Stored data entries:

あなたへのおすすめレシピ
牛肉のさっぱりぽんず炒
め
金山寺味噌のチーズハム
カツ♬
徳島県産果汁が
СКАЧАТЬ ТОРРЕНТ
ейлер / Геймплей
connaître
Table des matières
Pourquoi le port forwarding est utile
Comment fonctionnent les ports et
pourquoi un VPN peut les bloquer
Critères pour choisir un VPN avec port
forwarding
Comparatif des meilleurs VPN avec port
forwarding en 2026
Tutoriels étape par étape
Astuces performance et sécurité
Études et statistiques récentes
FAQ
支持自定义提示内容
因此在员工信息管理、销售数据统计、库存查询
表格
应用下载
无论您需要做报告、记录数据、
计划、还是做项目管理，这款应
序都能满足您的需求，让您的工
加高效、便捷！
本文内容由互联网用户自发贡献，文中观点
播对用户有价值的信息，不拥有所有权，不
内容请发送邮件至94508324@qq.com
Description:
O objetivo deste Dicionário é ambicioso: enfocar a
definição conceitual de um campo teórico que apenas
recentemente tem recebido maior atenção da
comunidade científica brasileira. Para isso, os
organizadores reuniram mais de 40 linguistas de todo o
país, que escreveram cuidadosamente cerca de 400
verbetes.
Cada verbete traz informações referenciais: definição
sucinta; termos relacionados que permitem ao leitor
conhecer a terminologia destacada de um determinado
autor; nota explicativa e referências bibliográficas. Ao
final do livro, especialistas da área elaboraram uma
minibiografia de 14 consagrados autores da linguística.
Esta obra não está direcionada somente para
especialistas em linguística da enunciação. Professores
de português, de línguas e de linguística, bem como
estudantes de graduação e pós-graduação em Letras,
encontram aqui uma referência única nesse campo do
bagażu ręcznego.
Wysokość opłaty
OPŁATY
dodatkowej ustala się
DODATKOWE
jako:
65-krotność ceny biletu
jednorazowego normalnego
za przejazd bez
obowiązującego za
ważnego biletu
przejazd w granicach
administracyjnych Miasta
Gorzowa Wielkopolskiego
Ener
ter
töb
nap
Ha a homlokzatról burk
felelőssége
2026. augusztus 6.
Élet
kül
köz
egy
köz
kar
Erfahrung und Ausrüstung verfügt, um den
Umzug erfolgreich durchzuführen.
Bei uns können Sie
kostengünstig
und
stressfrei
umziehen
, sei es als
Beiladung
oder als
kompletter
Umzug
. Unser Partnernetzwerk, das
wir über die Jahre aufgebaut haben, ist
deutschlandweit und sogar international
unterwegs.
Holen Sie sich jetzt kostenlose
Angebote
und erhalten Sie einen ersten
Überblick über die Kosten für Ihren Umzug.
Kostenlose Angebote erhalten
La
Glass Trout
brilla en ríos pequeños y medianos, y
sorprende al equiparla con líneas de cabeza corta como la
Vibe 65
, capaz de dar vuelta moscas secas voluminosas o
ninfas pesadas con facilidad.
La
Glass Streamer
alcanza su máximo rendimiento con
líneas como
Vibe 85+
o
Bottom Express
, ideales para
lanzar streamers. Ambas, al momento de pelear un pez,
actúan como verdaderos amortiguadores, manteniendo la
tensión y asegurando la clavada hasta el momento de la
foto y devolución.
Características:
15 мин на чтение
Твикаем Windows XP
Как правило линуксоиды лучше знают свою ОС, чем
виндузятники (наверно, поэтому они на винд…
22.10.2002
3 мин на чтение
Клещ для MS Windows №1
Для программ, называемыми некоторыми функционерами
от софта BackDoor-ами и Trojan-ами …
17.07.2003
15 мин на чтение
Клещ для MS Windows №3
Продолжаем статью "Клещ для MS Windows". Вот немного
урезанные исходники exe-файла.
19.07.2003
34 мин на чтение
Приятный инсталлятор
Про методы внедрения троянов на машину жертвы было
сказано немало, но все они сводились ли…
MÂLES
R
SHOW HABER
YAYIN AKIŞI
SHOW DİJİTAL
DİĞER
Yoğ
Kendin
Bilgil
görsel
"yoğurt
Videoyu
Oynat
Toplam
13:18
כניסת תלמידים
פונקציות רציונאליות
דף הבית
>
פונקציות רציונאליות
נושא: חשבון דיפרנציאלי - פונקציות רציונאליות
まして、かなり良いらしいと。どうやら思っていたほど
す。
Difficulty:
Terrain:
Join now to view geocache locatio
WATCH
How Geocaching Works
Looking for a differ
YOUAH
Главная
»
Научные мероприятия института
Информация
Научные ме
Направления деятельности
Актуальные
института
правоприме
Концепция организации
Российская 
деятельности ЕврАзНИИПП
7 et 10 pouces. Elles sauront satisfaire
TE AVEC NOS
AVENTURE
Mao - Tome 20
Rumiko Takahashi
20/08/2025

» **Work required**
How many lines of the data include the word "чтение"? Reply with the number and nothing else.

» **Output for this exercise**
4